Hong Kong : Le musée Tiananmen ferme ses portes

 Depuis son ouverture en 2014, le musée hongkongais dédié à la mémoire des évènements de la place Tiananmen du printemps 1989, unique en son genre en Chine, connaissait des difficultés d’ordre juridique. Le groupe prodémocratique qui le gère vient d’annoncer sa fermeture temporaire, conséquence d’une coûteuse procédure judiciaire initiée par les propriétaires du bâtiment. Une décision qui inquiète des défenseurs hongkongais de la démocratie qui ne cessent de dénoncer le récent renforcement de la mainmise de Pékin sur l’ancienne colonie britannique.
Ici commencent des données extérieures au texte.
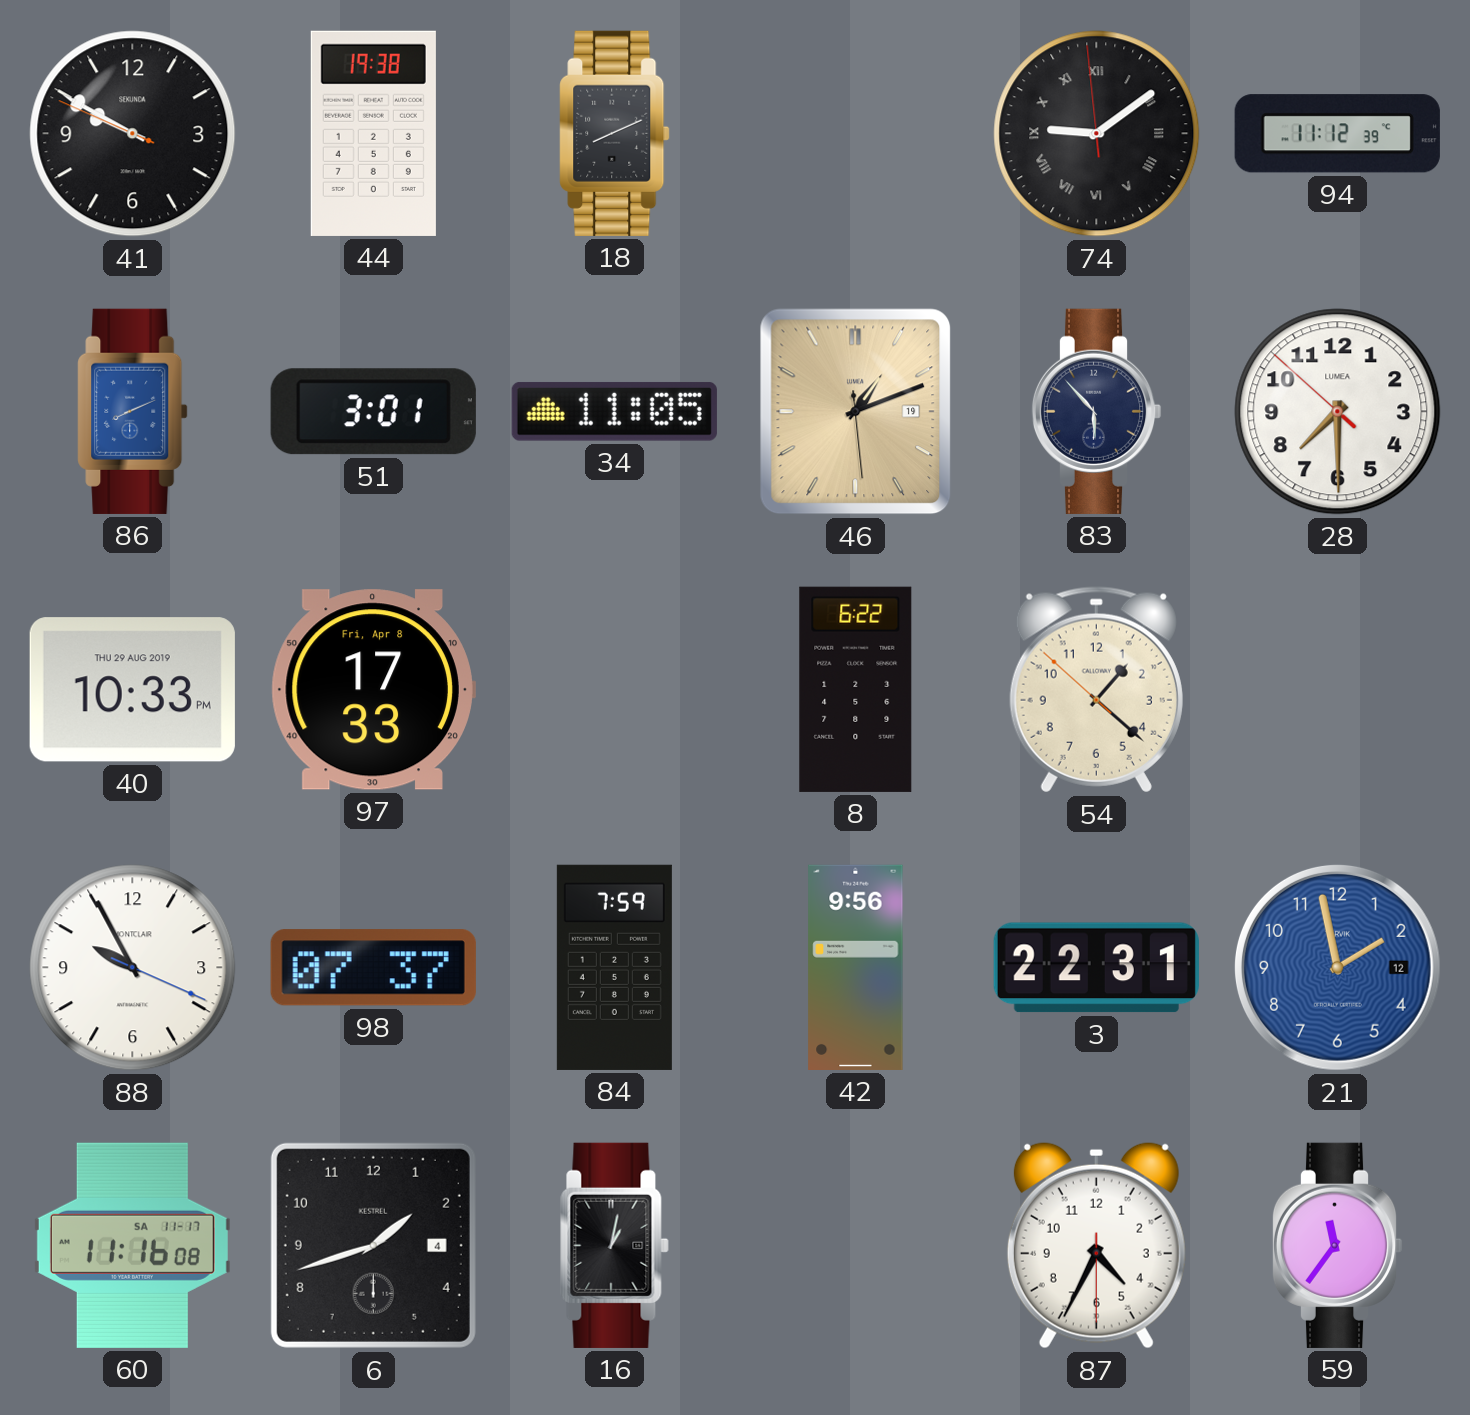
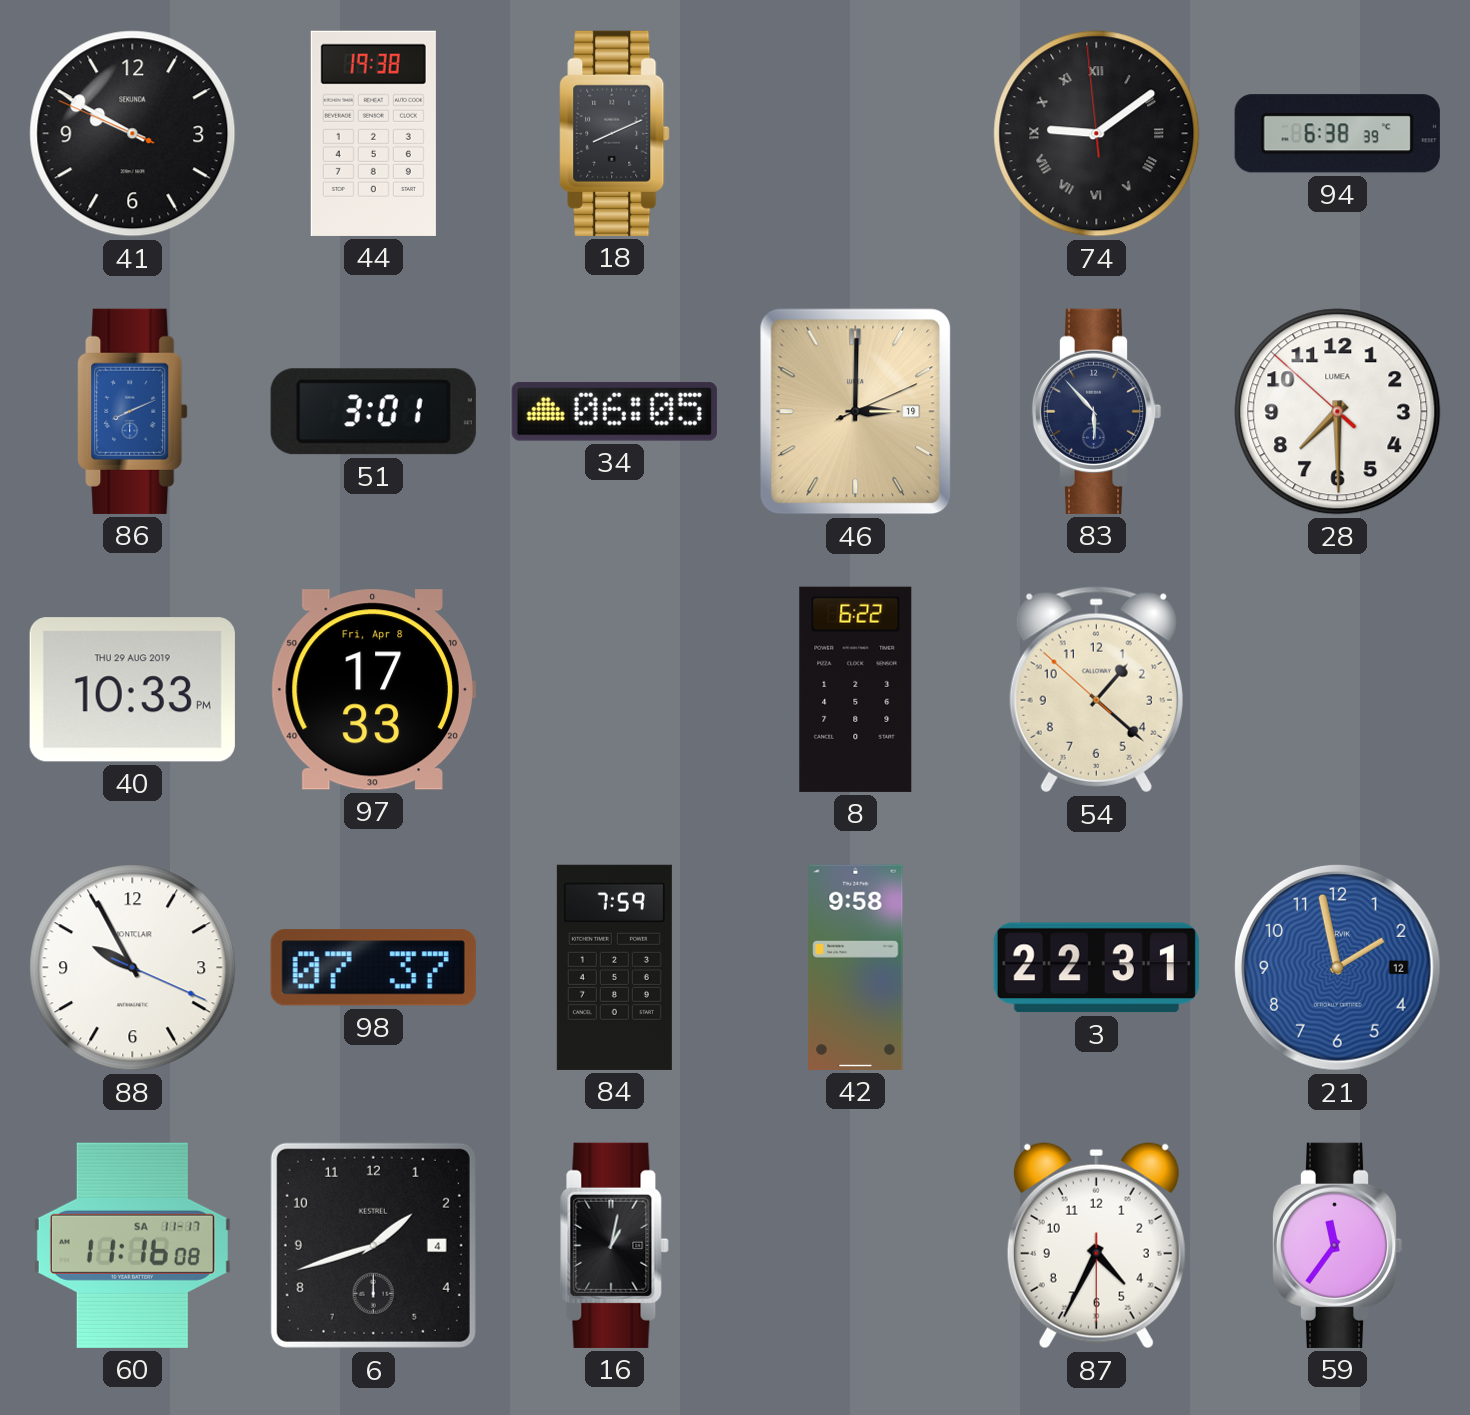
94: 11:12 -> 6:38
34: 11:05 -> 06:05
46: 1:11 -> 3:00
42: 9:56 -> 9:58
La place Tiananmen à Pékin. (Photo Flickr/  Viewminder)
La place Tiananmen à Pékin en 1990.
(Photo Flickr/ Viewminder)

Il leur était notamment reproché de ne pas respecter les règles de la copropriété, selon lesquelles le bâtiment doit accueillir exclusivement des bureaux, et de bafouer la réglementation sécurité incendie locale. Fatigués par une bataille juridique longue de plusieurs années, les promoteurs du musée Tiananmen de Hongkong ont décidé de jeter l’éponge et de fermer temporairement les portes de l’établissement au public, ainsi que le rapporte un récent article du Guardian.

Totalement unique en son genre en Chine, le musée, qui a ouvert ses portes en avril 2014, était jusqu’alors géré par un groupe prodémocratique de nom de Hongkong Alliance in Support of Patriotic Democratic Movements in China. En l’espace de deux ans, quelque 24 000 visiteurs ont pu y admirer des collections rassemblant à la fois photos, vidéos et souvenirs en tout genre, ainsi que plusieurs témoignages manuscrits retraçant le déroulé des évènements de juin 1989 à Tiananmen. On peut notamment y voir une réplique de la « déesse de la démocratie » érigée sur la place par des étudiants de l’école nationale des beaux-arts de Pékin.

Si en Chine continentale la brutale répression de la place Tiananmen demeure tabou, le musée, ainsi qu’une veillée aux chandelles annuelle qui rassemble chaque année plusieurs dizaines de milliers de Chinois, étaient jusque-là légalement établis à Hong Kong. Pourtant, il n’aura pas fallu attendre bien longtemps avant que les propriétaires du bâtiment ne décident d’intenter une poursuite contre un musée qu’ils considèrent comme une « nuisance » causant une « violation de la vie privée » et des inquiétudes en matière de sécurité. Ainsi, il y a quelques mois, dans la foulée de la publication d’une note d’information à destination des occupants, les vigiles de l’immeuble ont commencé à demander aux visiteurs de leur communiquer noms et numéros de carte d’identité, tout en imposant un nombre limite de visiteurs par étage.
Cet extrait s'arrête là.